Several people who I respect immensely, notably my former professor Rick Garnett, have recently been advocating the idea that what we really need in this country is to be nicer* to one another. Rick points to a recent post by Robert Miller over at First Things regarding the late Ronald Dworkin. Prof. Miller's thesis is, generally, that one can be a "good person" while holding and disseminating dangerously wrong ideas, and that we should all be nice to people with whom we disagree because, apparently, they're probably good people.
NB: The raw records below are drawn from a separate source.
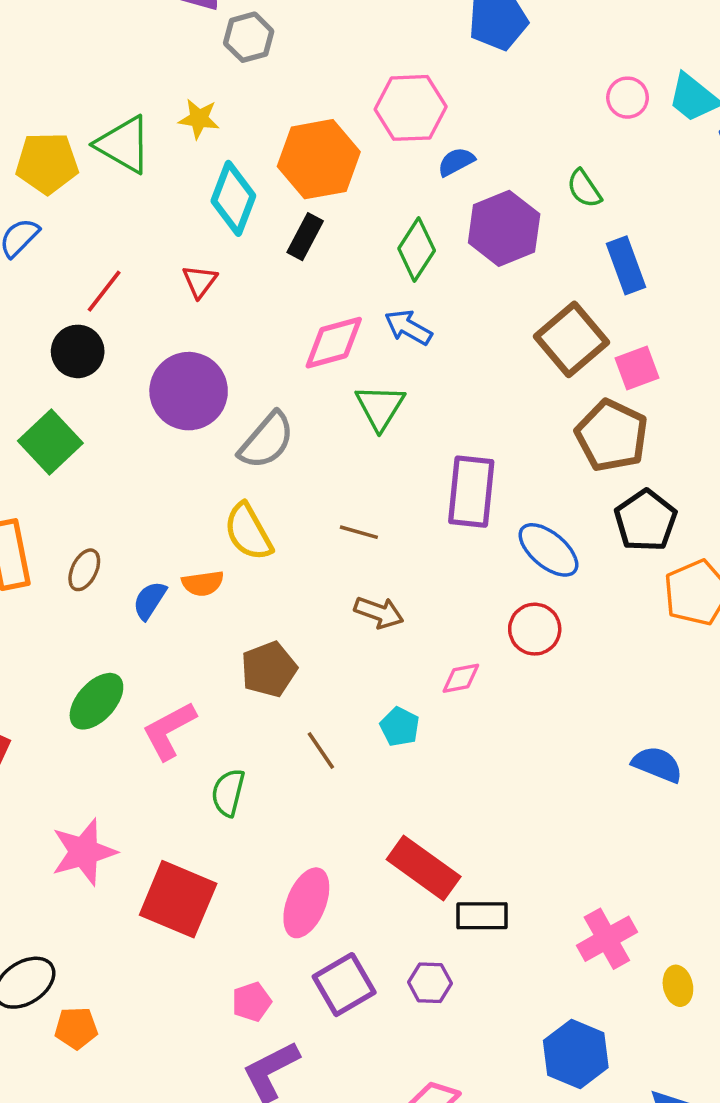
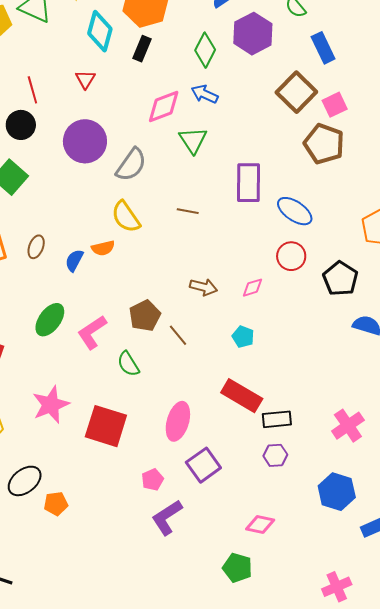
red line: (104, 291) -> (32, 90), turned -48
black pentagon: (646, 521) -> (340, 279), moved
brown arrow: (379, 612) -> (204, 287), moved
brown pentagon: (269, 669) -> (145, 316), moved
cyan pentagon: (400, 727) -> (243, 337), moved
green semicircle: (228, 793) -> (128, 364), turned -40
purple hexagon: (430, 983) -> (275, 455), moved

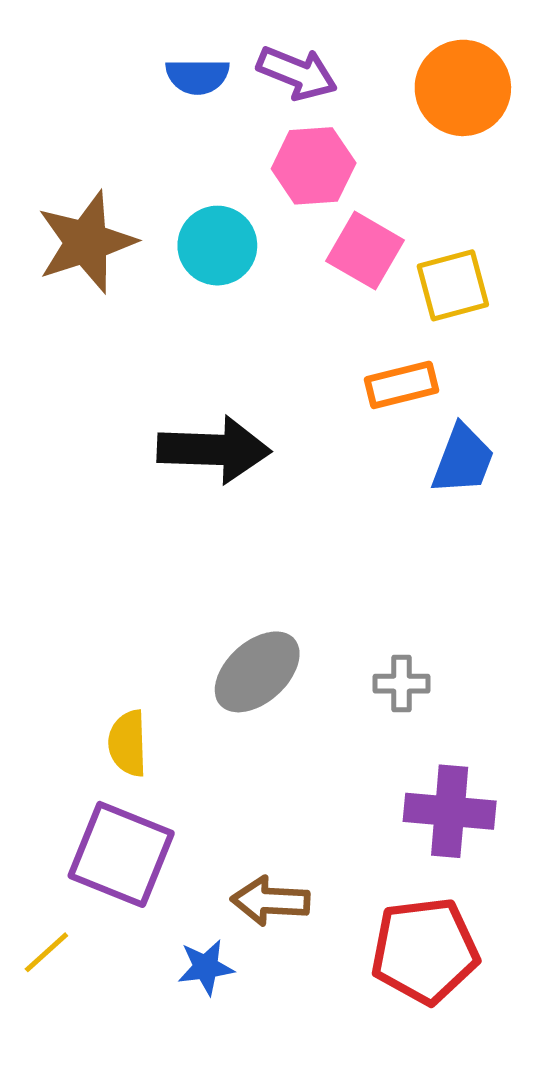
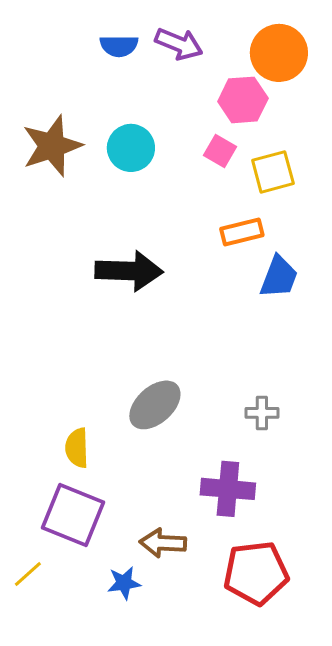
pink hexagon: (314, 166) -> (243, 100), moved
pink square: (365, 251) -> (220, 151), size x0.7
gray cross: (402, 684) -> (262, 413), moved
purple cross: (450, 811) -> (228, 489), moved

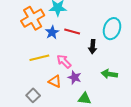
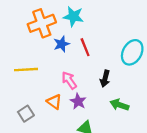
red line: (72, 31) -> (85, 47), turned 42
black arrow: (93, 47) -> (105, 79), moved
yellow line: (39, 58) -> (26, 70), moved

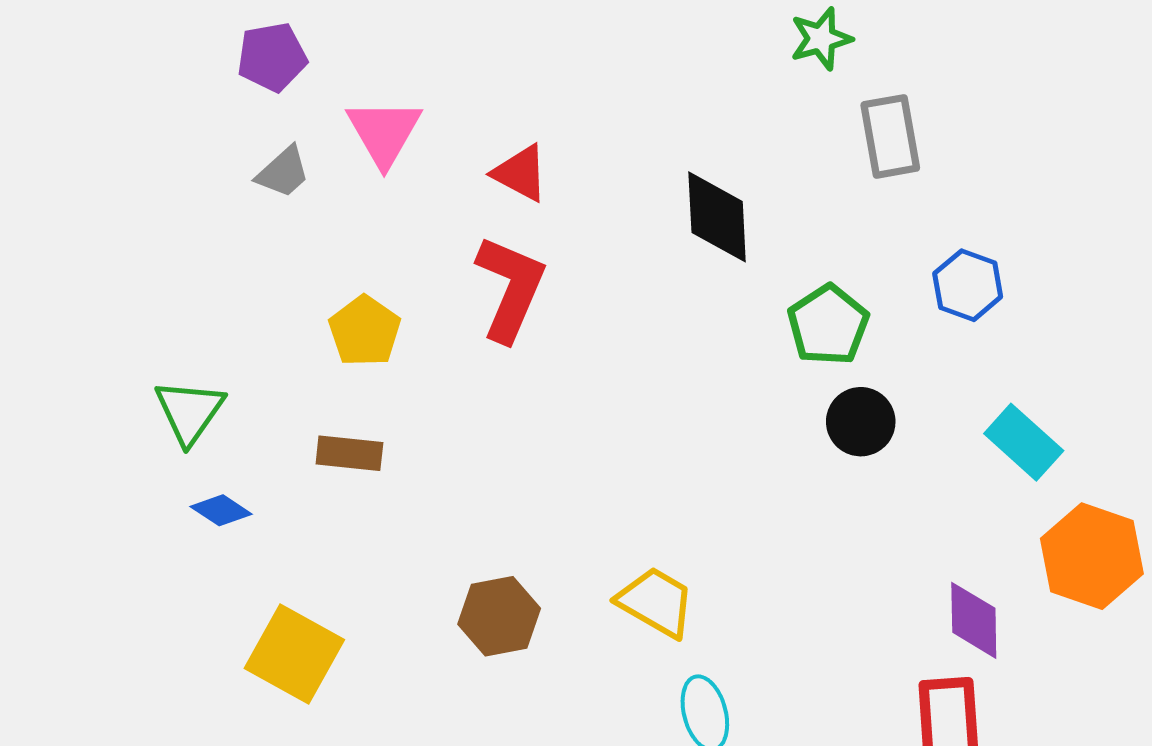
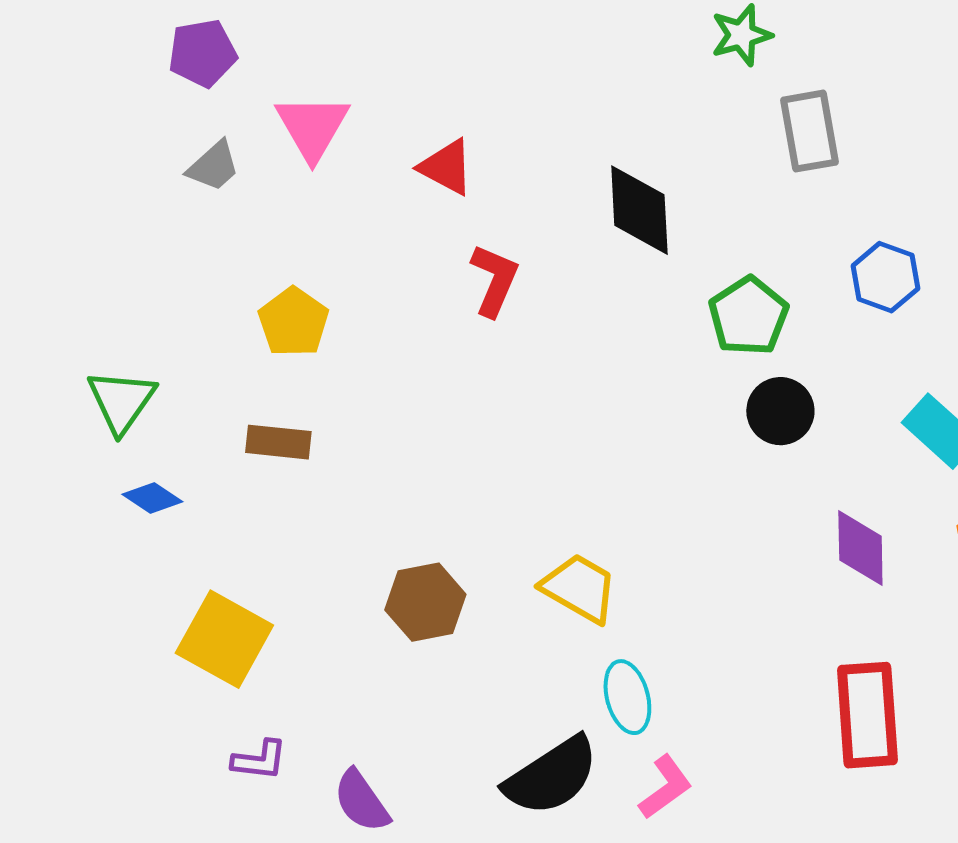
red L-shape: (510, 288) -> (494, 280), moved, size x0.7
purple diamond: (974, 620) -> (860, 548), moved

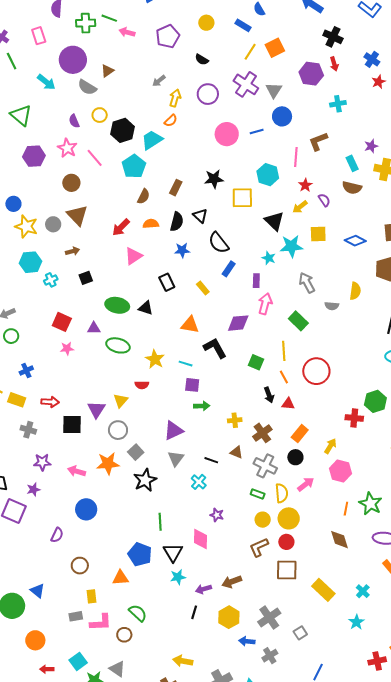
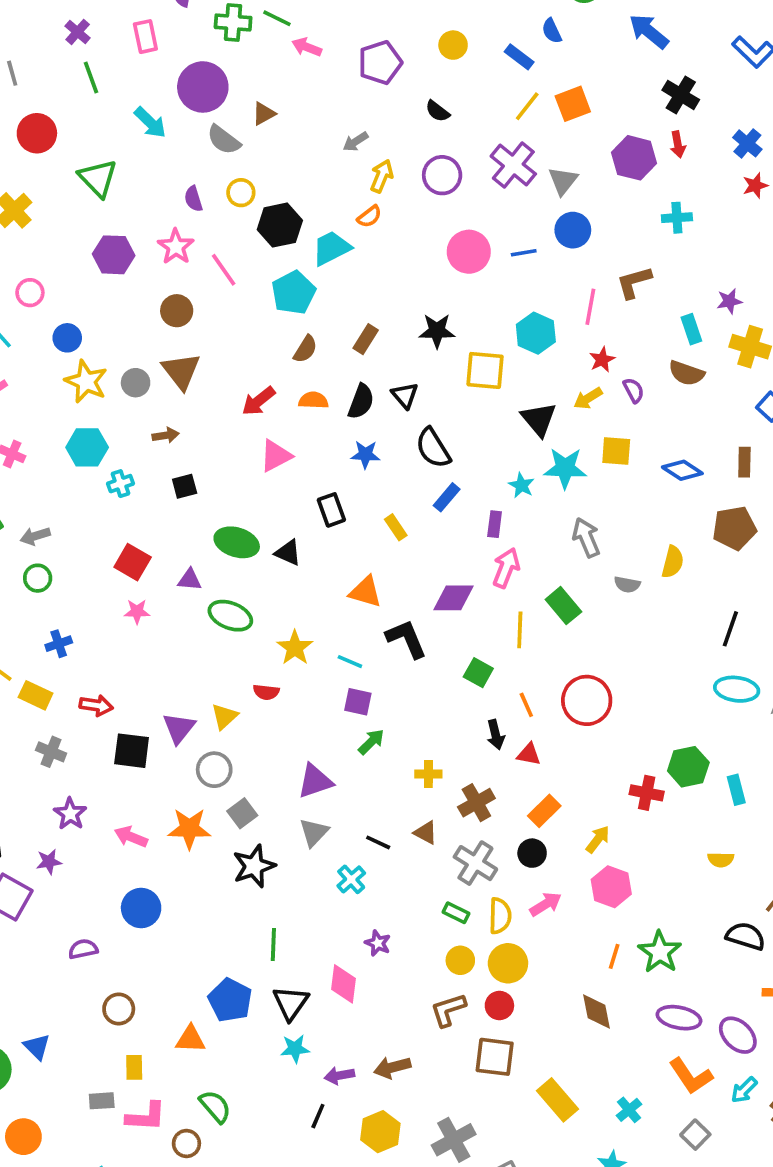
yellow line: (284, 351) -> (520, 630), moved
green arrow: (202, 406) -> (371, 742), turned -49
purple star: (42, 462) -> (70, 814), turned 30
purple semicircle: (57, 535) -> (83, 949), turned -133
Now, I certainly will not advocate acting uncharitably. But charity demands neither that we be "nice," in a conventional sense, nor that we think that people who spread lies are "good people." Laying aside for the moment the first point, who is a "good person"? That should be an easy question for even the most lackadaisically peeping Thomist. A good person is a person who does good things. And how many bad things must a person do before we agree that he is no longer a "good person" in a conventional sense? Well certainly if he dedicates his life to promoting something evil, it becomes rather difficult to continue to claim that he is nevertheless a "good person." Does a person's wrongdoing "not count" because he refrains from beating his wife, or because he puts a roof over his children's heads? May the saints preserve us from the tyranny of small expectations. This sounds like nothing so much as the classic intellectual-property line: the defendant may not escape liability simply be showing how much of the plaintiff's work he did not copy.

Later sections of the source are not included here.